Yes that should read $dz$ My mistake ^_^

$\beta(x) = \frac{1}{2 \pi i} \int_{\sigma - i \infty}^{\sigma + i \infty} \G(z)F(z)x^{-z}\,dz$

As for your question on the tetration integral not working I hsould mention with $\lambda =1$ its no longer going to approximate tetration. I was just hoping we would still have some nice decay properties, but I guess not.
I'm really stumped on applying this to tetration at the moment. But I feel like theres got to be a way using fractional calculus, I'm just missing it.

(05/07/2014, 03:18 PM)JmsNxn Wrote: [ -> ]
(05/07/2014, 03:25 AM)mike3 Wrote: [ -> ] $\beta(x) = \frac{1}{2 \pi i} \int_{\sigma - i \infty}^{\sigma + i \infty} \G(z)F(z)x^{-z}\,dx$

Yes that should read $dz$ My mistake ^_^

$\beta(x) = \frac{1}{2 \pi i} \int_{\sigma - i \infty}^{\sigma + i \infty} \G(z)F(z)x^{-z}\,dz$

As for your question on the tetration integral not working I hsould mention with $\lambda =1$ its no longer going to approximate tetration. I was just hoping we would still have some nice decay properties, but I guess not.
I'm really stumped on applying this to tetration at the moment. But I feel like theres got to be a way using fractional calculus, I'm just missing it.

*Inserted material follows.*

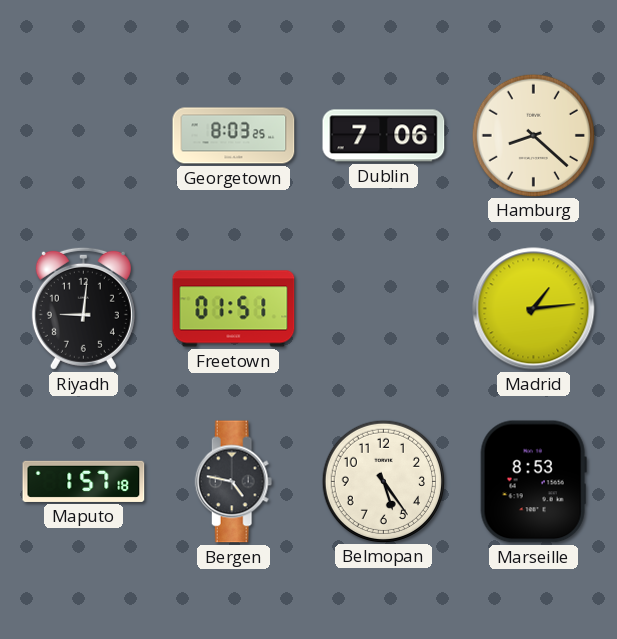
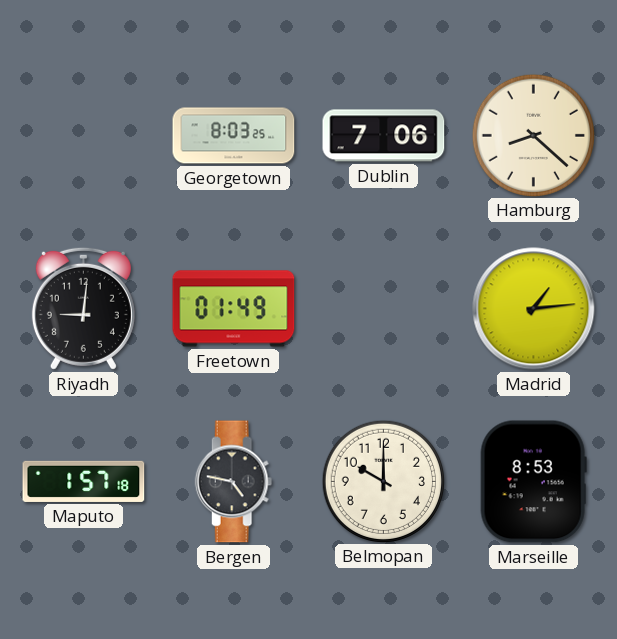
Freetown: 01:51 -> 01:49
Belmopan: 5:24 -> 10:00
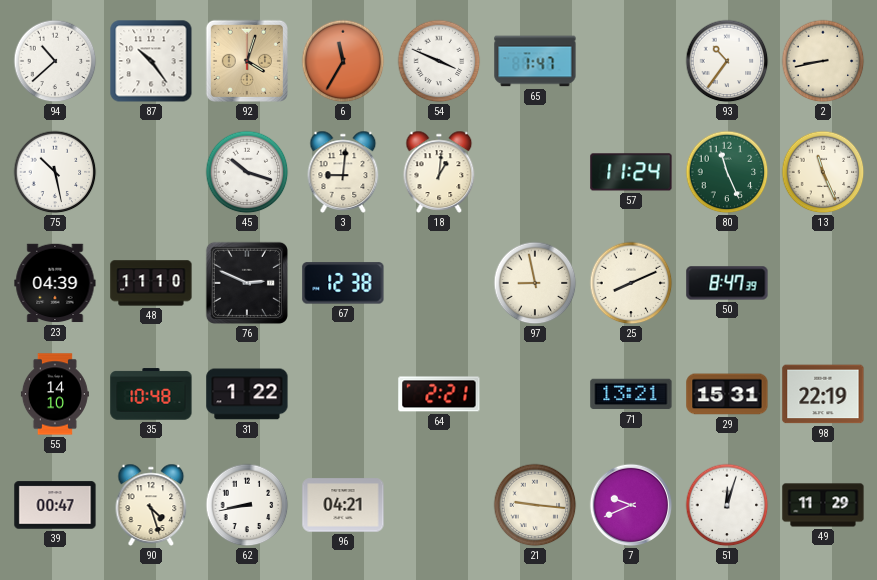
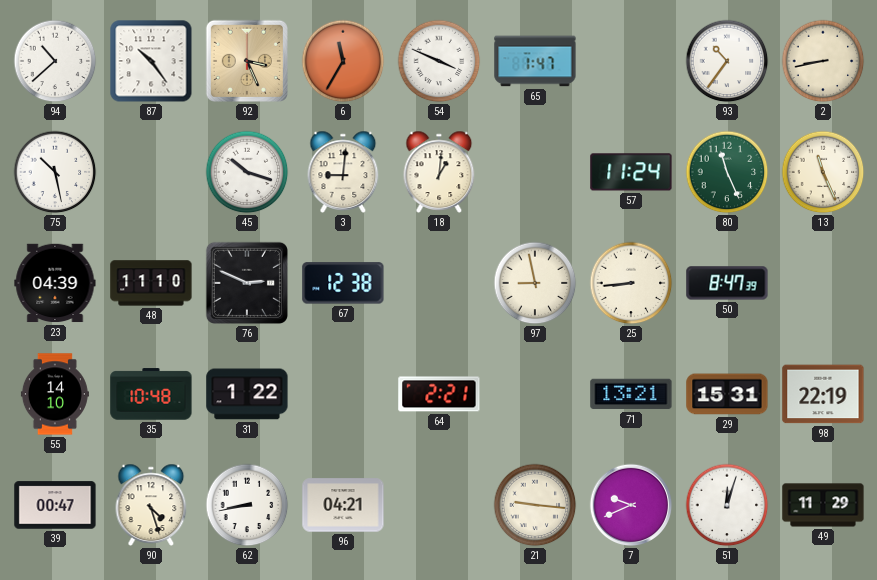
92: 4:03 -> 3:26
25: 8:11 -> 8:44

I'm curious here: what kind of strategies are available for evaluating that integral for $\beta(x)$ analytically? Contour integration doesn't seem to work with $F(z) = \mathrm{tet}(z)$ due to the branch singularities in the left half-plane.

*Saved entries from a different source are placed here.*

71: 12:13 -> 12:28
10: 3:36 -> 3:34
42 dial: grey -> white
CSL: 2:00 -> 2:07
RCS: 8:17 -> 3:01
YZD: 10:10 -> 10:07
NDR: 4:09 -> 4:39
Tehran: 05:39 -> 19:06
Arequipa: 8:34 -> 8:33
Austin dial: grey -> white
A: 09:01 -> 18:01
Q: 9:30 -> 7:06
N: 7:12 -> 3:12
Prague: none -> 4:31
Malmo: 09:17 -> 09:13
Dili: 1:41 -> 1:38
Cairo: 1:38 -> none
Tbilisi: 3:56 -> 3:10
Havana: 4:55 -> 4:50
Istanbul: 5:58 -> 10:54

(05/03/2014, 01:19 AM)mike3 Wrote: [ -> ]JmsNxn,

I am a little suspicious of this method. In particular, I'm not sure the integral

$I = \int_{0}^{\infty} \vartheta(-x) x^{z-1} dx$ , $0 < z < 1$

converges.

I totally agree. Although I added a minus sign to it, which I assume was a typo.

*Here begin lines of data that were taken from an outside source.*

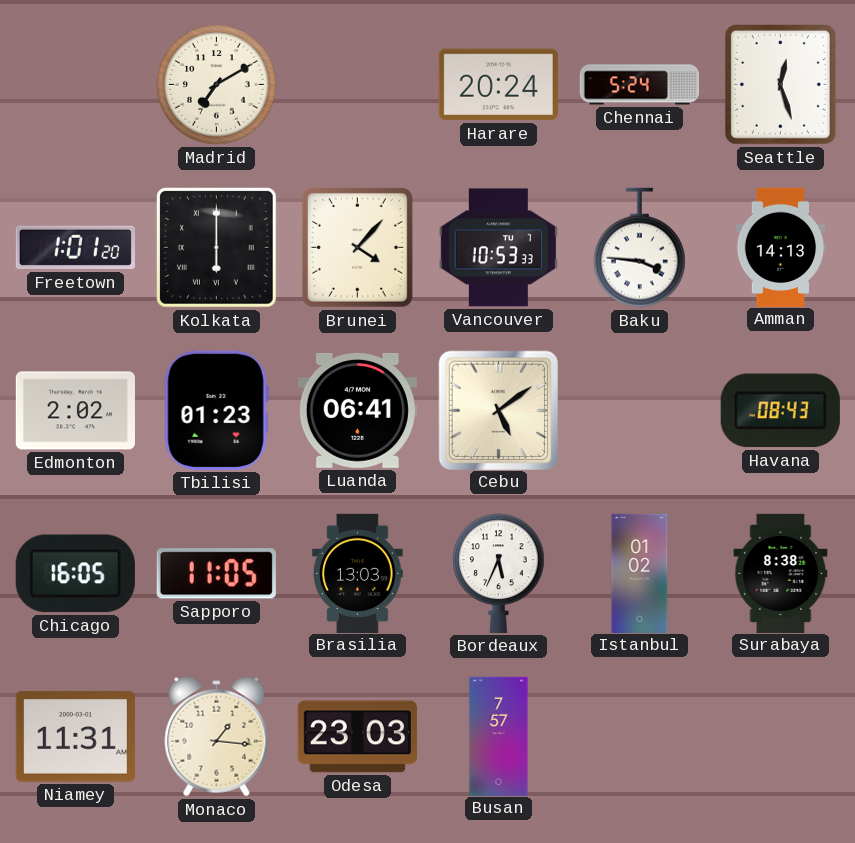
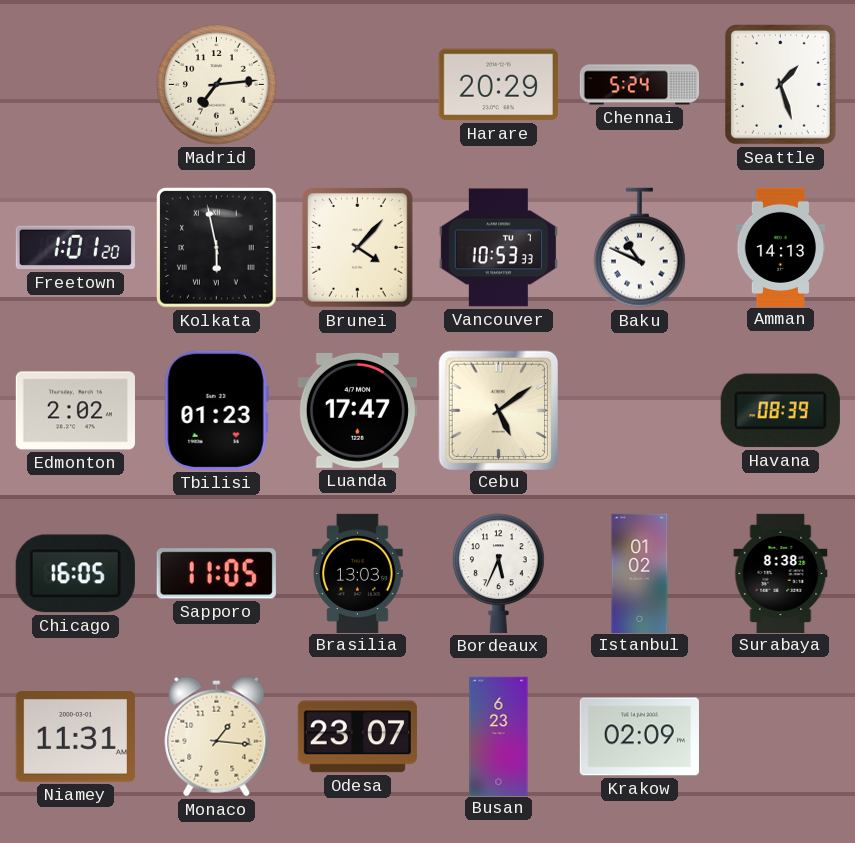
Madrid: 7:10 -> 7:14
Harare: 20:24 -> 20:29
Seattle: 12:27 -> 1:27
Kolkata: 6:00 -> 5:58
Baku: 3:46 -> 10:49
Luanda: 06:41 -> 17:47
Havana: 08:43 -> 08:39
Odesa: 23:03 -> 23:07
Busan: 7:57 -> 6:23
Krakow: none -> 02:09
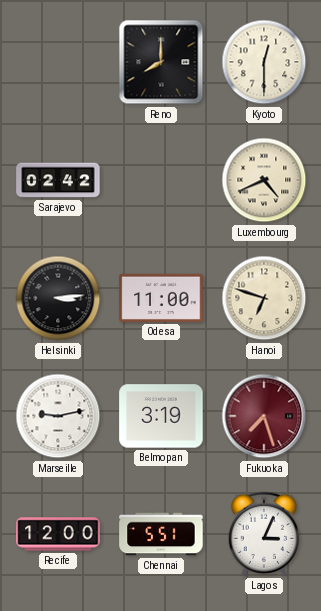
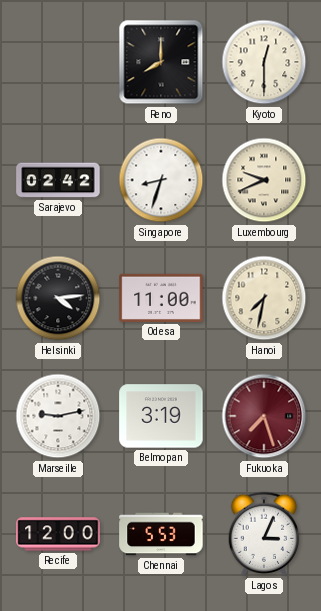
Singapore: none -> 8:33
Luxembourg: 4:41 -> 9:41
Helsinki: 3:14 -> 4:14
Hanoi: 6:48 -> 7:32
Chennai: 5:51 -> 5:53
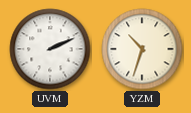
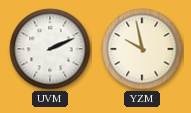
YZM: 10:33 -> 9:58
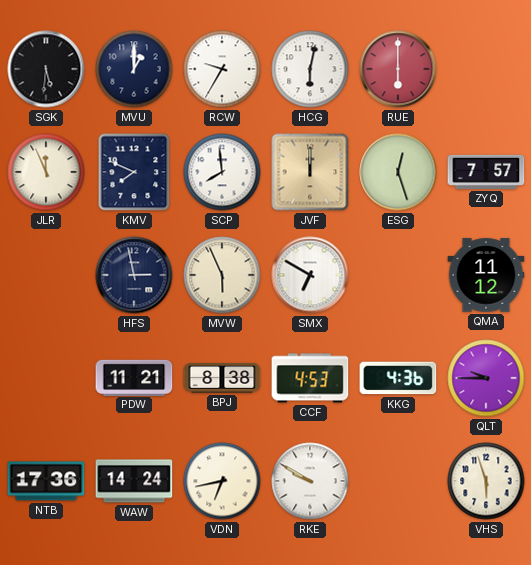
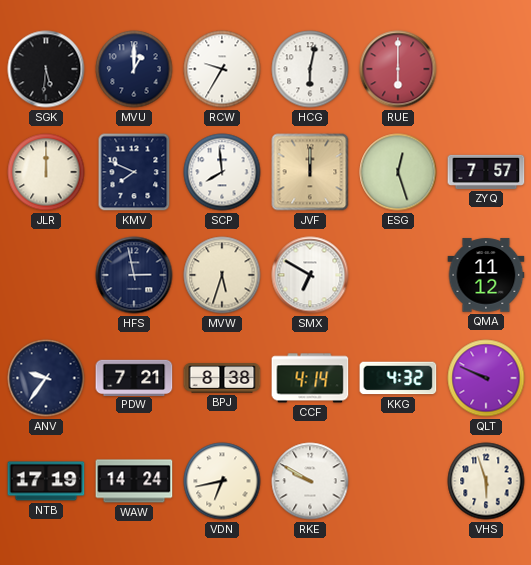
JLR: 11:56 -> 12:00
MVW: 5:56 -> 5:33
ANV: none -> 9:36
PDW: 11:21 -> 7:21
CCF: 4:53 -> 4:14
KKG: 4:36 -> 4:32
QLT: 9:45 -> 9:49
NTB: 17:36 -> 17:19
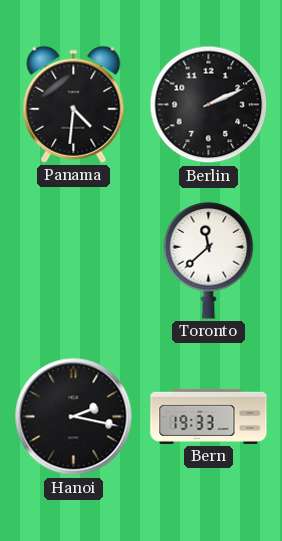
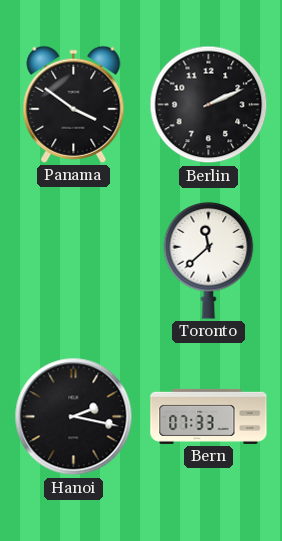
Panama: 4:31 -> 3:51
Bern: 19:33 -> 07:33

So lets think about $\vartheta(-x)$ .

Since the Taylor coefficients of $\vartheta(-x)$ decay EXTREMELY FAST , I consider this as a function that is well approximated by a polynomial for a long time.
( many remainder theorems for Taylor series imply this )

This means the main behaviour of this $\vartheta(-x)$ is like $(-1)^n a_n x^n$ where n increases slowly with x.

This implies that $\vartheta(-x)$ is not bounded by a polynomial and also that $\vartheta(-x)$ = 0 infinitely often.

Therefore the integral diverges.

Even if we consider taking the limit of x going to +oo as the limit of the sequence x_i with $\vartheta(-x_i)$ = 0.

regards

tommy1729

If $F$ is holomorphic for $\Re(z) < b$ and $|F(z)| < C e^{\alpha |\im(z)| + \rho|\Re(z)|}$ then:

$\beta(x) = \sum_{n=0}^\infty \frac{(-x)^n}{n!}F(-n)$

When F has singularities we see we pull on a second balancing function $\psi$ such that:

$\beta(x) = \psi(x) + \sum_{n=0}^\infty \frac{(-x)^n}{n!}F(-n)$

For simple functions like $F(z) = 1/(z^2 - 1)$ then $\psi$ is very easy to calculate. For more complicated functions like tetration, which no doubt has essential singularities instead of poles, it becomes much more complicated. But the general result on essential singularities is just applying cauchy's residue formula around all the poles of $F$ on the function $\G(z)x^{-z}$

As in, if $F(z) = G(z) + \sum_{n=0}^\infty \frac{a_n}{(z-\alpha)^{n+1}$ where $G(z)$ is analytic in a neighbourhood of $\alpha$ then:

$\psi(x) = g(x) + \sum_{n=0}^\infty a_n [\frac{d^n}{dz^n} \G(z)x^{-z} ]_{z=\alpha}$

where $g(x)$ carries information about the other poles of $F$

I haven't looked into much of how these balancing functions behave. I'm more familiar with just working with entire $\beta$ and entire $F$ . I wish I could help you more on this but I feel discouraged looking at tetration. I think my iteration method might be restricted to simpler functions that don't behave quite as eraddictly.

And on a different note. I've successfully shown that, if $\phi$ is holomorphic in the strip $0< a-1 < \Re(z) < b$ and satisfies the bounds $|\phi(z)| < Ce^{\alpha |\Im(z)|}$ for $0 \le \alpha < \pi/2$ . Then for $a < \Re(z) < b$ and $\Re(s) > 0$ I can calculate:

$\bigtriangledown_z^{-s} \phi(z)$

where it satisfies the composition rule and interpolates the iterated continuum sum at natural values. Pcha!! Holomorphic in z and s. Pcha!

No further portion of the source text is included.